Entonces entró en la casa Frida, la prima de su madre, con una gran noticia. Frida era famosa. Todo el mundo hablaba de ella, y con una sonrisa especial. Había estado casada dos veces y, últimamente, vivía con un chico ucraniano varios años más joven que ella.
—Yulia, no te preocupes, mi novio está dispuesto a llevaros con él al pueblo. Tiene un escondite fantástico.
La madre se quedó atónita.
—Ya no sabía qué hacer —dijo mientras la abrazaba.
—No desesperes, querida —respondió Frida, contenta de que la familia volviese a aceptarla.
Frida era una mujer hermosa, vestía con ropa excepcional y cada cierto tiempo armaba un escándalo. Por su forma de vida disoluta, sus parientes se habían alejado de ella. Ni siquiera la madre, que ayudaba a los necesitados, era caritativa con ella.

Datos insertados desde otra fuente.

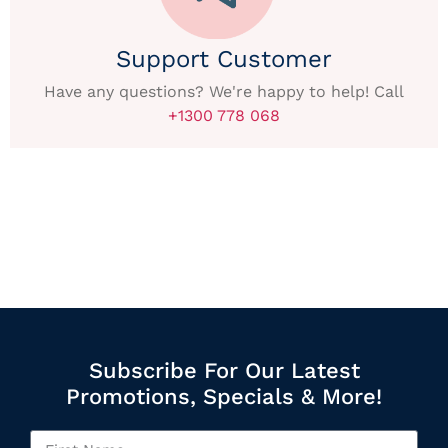
Support Customer
Have any questions? We're happy to help! Call
+1300 778 068
Subscribe For Our Latest
Promotions, Specials & More!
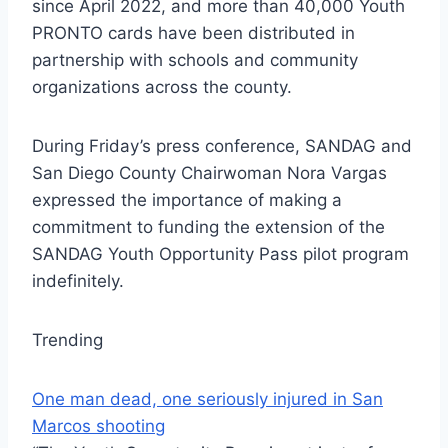
since April 2022, and more than 40,000 Youth
PRONTO cards have been distributed in
partnership with schools and community
organizations across the county.
During Friday’s press conference, SANDAG and
San Diego County Chairwoman Nora Vargas
expressed the importance of making a
commitment to funding the extension of the
SANDAG Youth Opportunity Pass pilot program
indefinitely.
Trending
One man dead, one seriously injured in San
Marcos shooting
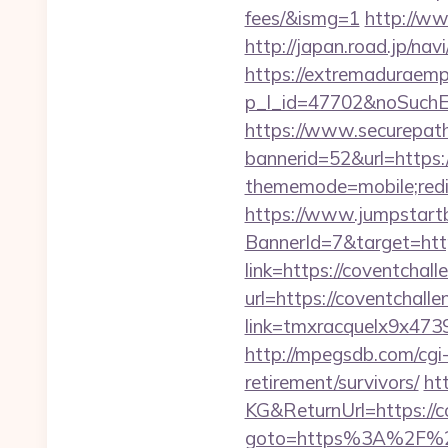
fees/&ismg=1
http://ww
http://japan.road.jp/na
https://extremaduraempr
p_l_id=47702&noSuchEn
https://www.securepath.
bannerid=52&url=https:
thememode=mobile;redir
https://www.jumpstartb
BannerId=7&target=htt
link=https://coventchall
url=https://coventchalle
link=tmxracquelx9x4739
http://mpegsdb.com/cgi
retirement/survivors/
ht
KG&ReturnUrl=https://c
goto=https%3A%2F%2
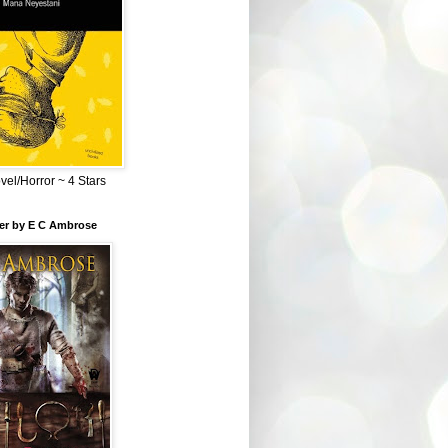
el/Horror ~ 4 Stars
ber by E C Ambrose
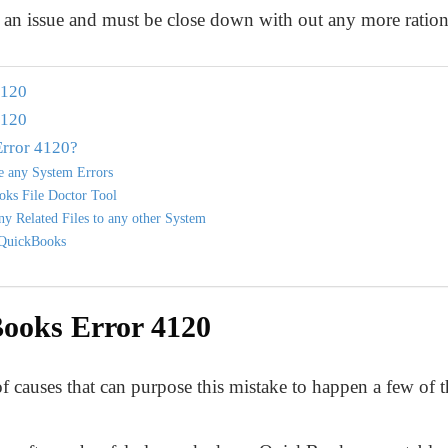
n issue and must be close down with out any more rationa
4120
4120
rror 4120?
re any System Errors
oks File Doctor Tool
y Related Files to any other System
l QuickBooks
ooks Error 4120
 causes that can purpose this mistake to happen a few of t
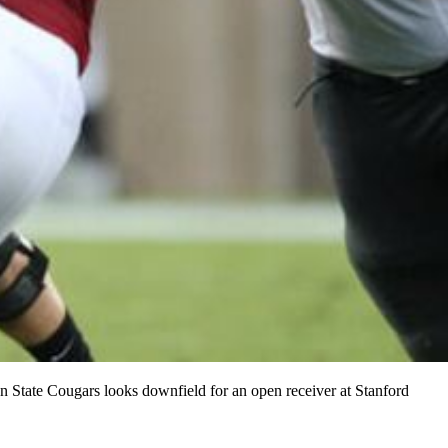
n State Cougars looks downfield for an open receiver at Stanford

Frida volvió a alabar a su novio, que estaba dispuesto a arriesgarse por ella y por su familia.
—Sólo los ucranianos nos pueden salvar, si tienen voluntad de hacerlo —dijo, contenta de poder ayudar a su familia, que durante tantos años la había rechazado.
La madre volvió a agradecérselo.
—Estaba desesperada —confesó.
—No hay que desesperar —dijo Frida, se notaba que llevaba años ensayando esa frase y ahora tenía la oportunidad de demostrar que la desesperación era efectivamente algo ilusorio—. Siempre hay una salida. Siempre hay alguien que te quiere, hay que armarse de paciencia y esperarlo.
Hugo la observó de cerca y se sorprendió al descubrir en su rostro rasgos de niña.